Background: Neuropathic pain attenuates opioid facilitation of rewarding electrical stimulation of limbic dopaminergic pathways originating from the ventral tegmental area. Whether neuropathic pain alters opioid effects of other brain-reward systems is unknown.
Methods: Control and spinal nerve-ligated (SNL) rats had electrodes implanted into the paraventricular nucleus (PVN) of the hypothalamus or medial forebrain bundle. Control and SNL rats were trained to lever-press for intracranial self-stimulation (ICSS), and modulation by morphine or cocaine was assessed.
Results: Control and SNL rats lever-pressed for stimulation of the PVN and medial forebrain bundle. Morphine produced greater reductions in the frequency at which rats emitted 50% of maximal responding for PVN ICSS (maximal effect 24.67 ± 4.60 [mean ± SEM] and 24.11 ± 5.96 in SNL [n = 6] and control [n = 8] rats, respectively, compared with medial forebrain bundle ICSS (12.38 ± 6.77 [n = 8] and 12.69 ± 1.55 [n = 7]). In contrast, cocaine was less efficacious in potentiating PVN ICSS (maximal effect 11.76 ± 2.86 and 12.38 ± 4.01 in SNL [n = 12] and control [n = 8] rats, respectively) compared with medial forebrain bundle ICSS (30.58 ± 3.40 [n = 9] and 27.55 ± 4.51 [n = 7]).

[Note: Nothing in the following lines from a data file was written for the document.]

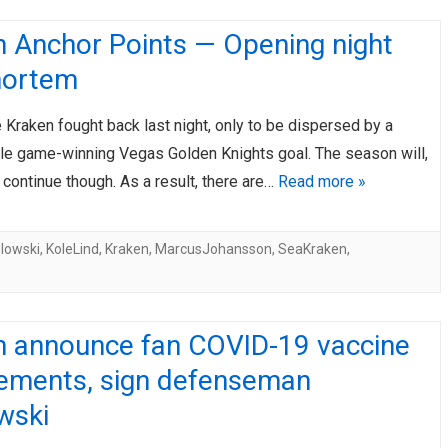
n Anchor Points — Opening night
ortem
 Kraken fought back last night, only to be dispersed by a
le game-winning Vegas Golden Knights goal. The season will,
 continue though. As a result, there are…
Read more »
lowski
,
KoleLind
,
Kraken
,
MarcusJohansson
,
SeaKraken
,
n announce fan COVID-19 vaccine
rements, sign defenseman
wski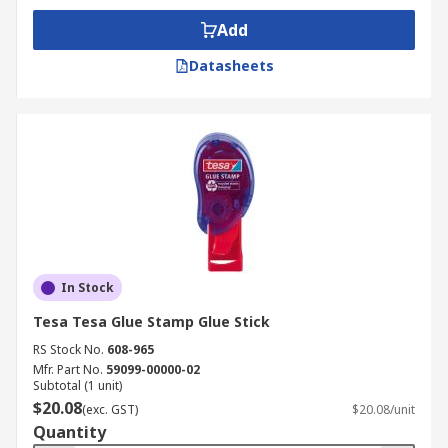
Add
Datasheets
In Stock
Tesa Tesa Glue Stamp Glue Stick
RS Stock No.
608-965
Mfr. Part No.
59099-00000-02
Subtotal (1 unit)
$20.08
(exc. GST)
$20.08/unit
Quantity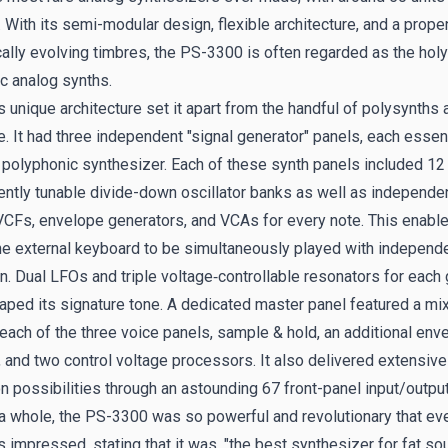
 With its semi-modular design, flexible architecture, and a propen
cally evolving timbres, the PS-3300 is often regarded as the holy 
c analog synths.
 unique architecture set it apart from the handful of polysynths 
e. It had three independent "signal generator" panels, each essent
polyphonic synthesizer. Each of these synth panels included 12
ntly tunable divide-down oscillator banks as well as independe
VCFs, envelope generators, and VCAs for every note. This enable
he external keyboard to be simultaneously played with independ
on. Dual LFOs and triple voltage‑controllable resonators for each
haped its signature tone. A dedicated master panel featured a mix
each of the three voice panels, sample & hold, an additional env
, and two control voltage processors. It also delivered extensive
n possibilities through an astounding 67 front-panel input/output
a whole, the PS-3300 was so powerful and revolutionary that ev
impressed, stating that it was, "the best synthesizer for fat so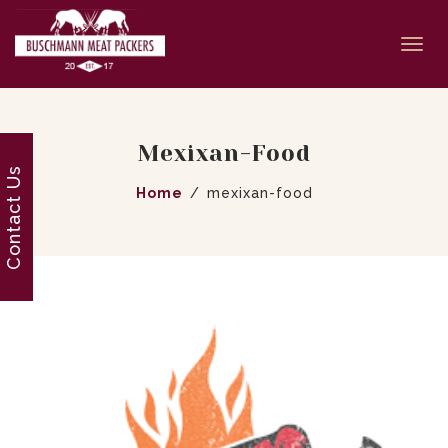
Togg
navi
Mexixan-Food
Contact Us
Home
mexixan-food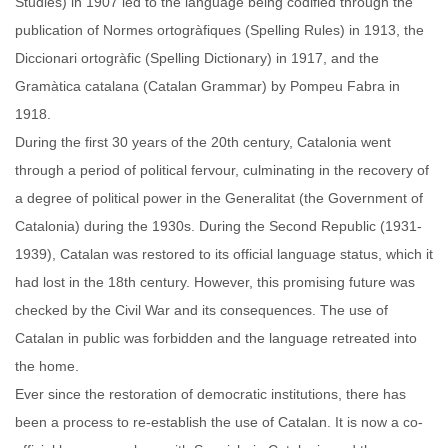
Studies) in 1907 led to the language being codified through the
publication of Normes ortogràfiques (Spelling Rules) in 1913, the
Diccionari ortogràfic (Spelling Dictionary) in 1917, and the
Gramàtica catalana (Catalan Grammar) by Pompeu Fabra in
1918.
During the first 30 years of the 20th century, Catalonia went
through a period of political fervour, culminating in the recovery of
a degree of political power in the Generalitat (the Government of
Catalonia) during the 1930s. During the Second Republic (1931-
1939), Catalan was restored to its official language status, which it
had lost in the 18th century. However, this promising future was
checked by the Civil War and its consequences. The use of
Catalan in public was forbidden and the language retreated into
the home.
Ever since the restoration of democratic institutions, there has
been a process to re-establish the use of Catalan. It is now a co-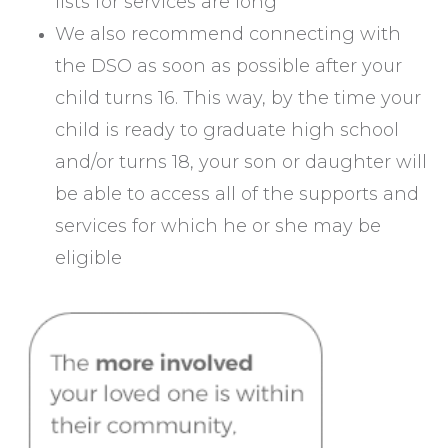
lists for services are long
We also recommend connecting with
the DSO as soon as possible after your
child turns 16. This way, by the time your
child is ready to graduate high school
and/or turns 18, your son or daughter will
be able to access all of the supports and
services for which he or she may be
eligible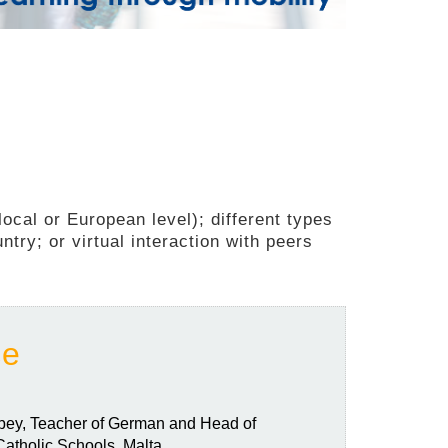
ocal or European level); different types
ntry; or virtual interaction with peers
ce
obey, Teacher of German and Head of
atholic Schools, Malta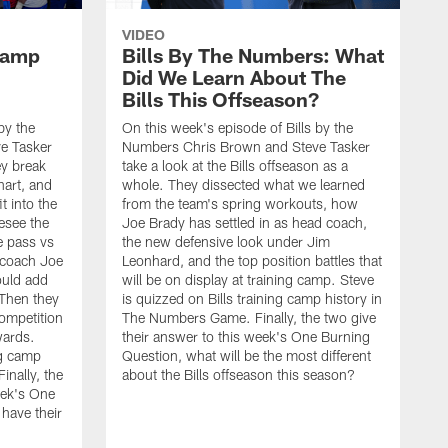
VIDEO
 Camp
Bills By The Numbers: What
Did We Learn About The
Bills This Offseason?
by the
On this week's episode of Bills by the
e Tasker
Numbers Chris Brown and Steve Tasker
ey break
take a look at the Bills offseason as a
hart, and
whole. They dissected what we learned
t into the
from the team's spring workouts, how
esee the
Joe Brady has settled in as head coach,
e pass vs
the new defensive look under Jim
 coach Joe
Leonhard, and the top position battles that
uld add
will be on display at training camp. Steve
 Then they
is quizzed on Bills training camp history in
competition
The Numbers Game. Finally, the two give
wards.
their answer to this week's One Burning
ng camp
Question, what will be the most different
nally, the
about the Bills offseason this season?
eek's One
have their
O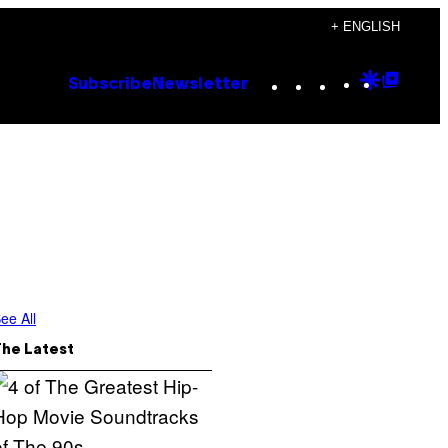
+ ENGLISH
Instagram
TikTok
YouTube
Google
Goog
Subscribe
Newsletter
Discove
Top
Posts
ee All
The Latest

Conclusions: PVN ICSS is facilitated to a greater extent by morphine than cocaine, and the effects of each drug on this behavior are unaltered after spinal nerve ligation. These effects contrast those observed with direct stimulation of limbic dopamine pathways, suggesting that the PVN may have a greater role in the reinforcing effects of opioids than classic limbic regions, particularly in the presence of chronic pain.